Understanding the Problem
🔗 What is Facebook's News Feed?
Facebook's news feed is the central place where users see a ranked, real-time stream of posts from their friends, with newest and most engaging content at the top.
Designing a news feed is a medium-level system-design question that combines ranking, caching, and distributed fan-out. We'll focus on posting and reading a ranked feed at 1B scale. This question teaches you about the trade-offs between push and pull architectures when traffic is heavily skewed (some users have millions of followers; most have dozens).
Functional Requirements
The first thing you'll want to do when starting a system-design interview is get clear on what the system does.
We'll concentrate on the following set of functional requirements:
Core Requirements
- Users can publish a post (text, photos, etc.).
- Users can see a personalized ranked feed of posts from the people they follow.
- Posts appear in followers' feeds in near real-time (within seconds).
- Users can like and comment on posts.
Below the line (out of scope):
- Notifications (when someone likes your post).
- Messenger and direct messages.
- Groups, pages, and marketplace.
- Post comments thread expansion (just the comment count).
- Full text search across all posts.
These are scoped out because they add complexity orthogonal to the core feed logic. In a real interview, you'd confirm this with your interviewer.
Non-Functional Requirements
Next up, you'll want to outline the core non-functional requirements.
Core Requirements
- Feed latency: <500ms p99 to fetch and render a personalized feed.
- Post visibility latency: <5 seconds from publish to appearing in followers' feeds.

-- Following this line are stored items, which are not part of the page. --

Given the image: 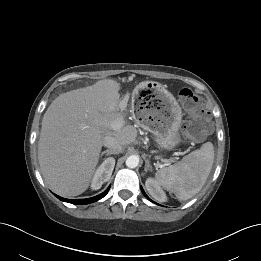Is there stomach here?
<instances>
[{"label": "stomach", "mask_w": 261, "mask_h": 261, "mask_svg": "<svg viewBox=\"0 0 261 261\" xmlns=\"http://www.w3.org/2000/svg\"><path fill=\"white\" fill-rule=\"evenodd\" d=\"M146 91L144 100L136 98L133 106L135 120L140 127L155 136L160 149L171 150L180 141L181 107L172 93L158 82L146 83Z\"/></svg>", "instance_id": "0dacf381"}]
</instances>
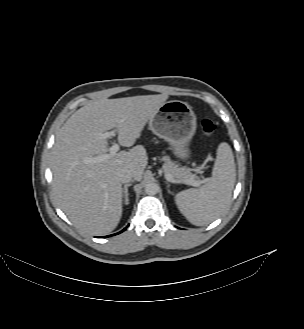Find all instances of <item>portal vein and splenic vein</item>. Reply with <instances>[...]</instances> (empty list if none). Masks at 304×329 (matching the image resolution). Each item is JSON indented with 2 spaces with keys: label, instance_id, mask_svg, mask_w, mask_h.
Instances as JSON below:
<instances>
[{
  "label": "portal vein and splenic vein",
  "instance_id": "1",
  "mask_svg": "<svg viewBox=\"0 0 304 329\" xmlns=\"http://www.w3.org/2000/svg\"><path fill=\"white\" fill-rule=\"evenodd\" d=\"M114 135H115V130L104 133V137L105 138H111ZM119 149H120L119 144H117L116 142H114L113 145L109 148V153L102 154V155H99L97 157L87 158L86 159V162L96 163V162L105 161V160L111 158L112 156H114L116 154V152L119 151ZM165 178L169 182H172V183H183V184H187V185H191V186H195V187H198V186H200L201 184H203L205 182L204 180H192V179H188V180H184V181H179V180L173 178L170 174H166V173H165Z\"/></svg>",
  "mask_w": 304,
  "mask_h": 329
}]
</instances>
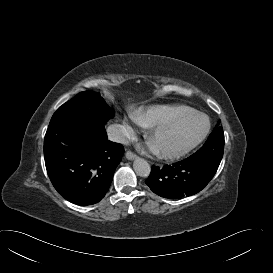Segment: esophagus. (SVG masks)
Here are the masks:
<instances>
[{
    "instance_id": "esophagus-1",
    "label": "esophagus",
    "mask_w": 273,
    "mask_h": 273,
    "mask_svg": "<svg viewBox=\"0 0 273 273\" xmlns=\"http://www.w3.org/2000/svg\"><path fill=\"white\" fill-rule=\"evenodd\" d=\"M125 157L128 160H134L135 158H137V155L135 153H133L132 151H127L125 154Z\"/></svg>"
}]
</instances>
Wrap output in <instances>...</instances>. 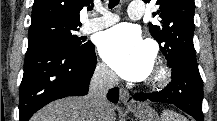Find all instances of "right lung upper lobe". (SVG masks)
Listing matches in <instances>:
<instances>
[{
    "label": "right lung upper lobe",
    "mask_w": 217,
    "mask_h": 121,
    "mask_svg": "<svg viewBox=\"0 0 217 121\" xmlns=\"http://www.w3.org/2000/svg\"><path fill=\"white\" fill-rule=\"evenodd\" d=\"M92 1V0H91ZM89 0H34L32 22L56 19L81 24L80 10L90 4Z\"/></svg>",
    "instance_id": "cb5924a9"
}]
</instances>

- Scale: 1B DAU, ~10M posts/hour (≈2.7k posts/sec), ~100M write-requests/hour.
- Availability > consistency (eventual consistency acceptable).
Below the line (out of scope):
- Strong consistency on ranking updates (stale ranking is fine).
- Real-time analytics on like counts (eventual consistency ok).
This system is massively read-heavy: each post is read by hundreds to millions of users, but written once. The read:write ratio is ~100:1 or higher. Feed generation and ranking are on the critical path; writes are relatively cheap. A secondary consideration is the follower skew: the vast majority of users have < 10k followers, but celebrities and public figures can have 50M+ followers. A naive push strategy (notify every follower on every post) would create a write amplification explosion for celebrities.
The Set Up
Defining the Core Entities
We recommend starting with a broad overview of the primary entities. At this stage you don't need to know every column or detail.
For Facebook's news feed, the core entities are:
- User — a person on Facebook; has an ID, name, profile.
- Post — a piece of content (text, photo, link) authored by a User at a specific timestamp.
- Follow — a one-way relationship indicating User A follows User B (directed graph).
- FeedEntry — a ranking entry in a user's feed, associating a User (the viewer) with a Post and a relevance score.
- Like — an engagement event; User A likes Post B.
- Comment — an engagement event; User A comments on Post B.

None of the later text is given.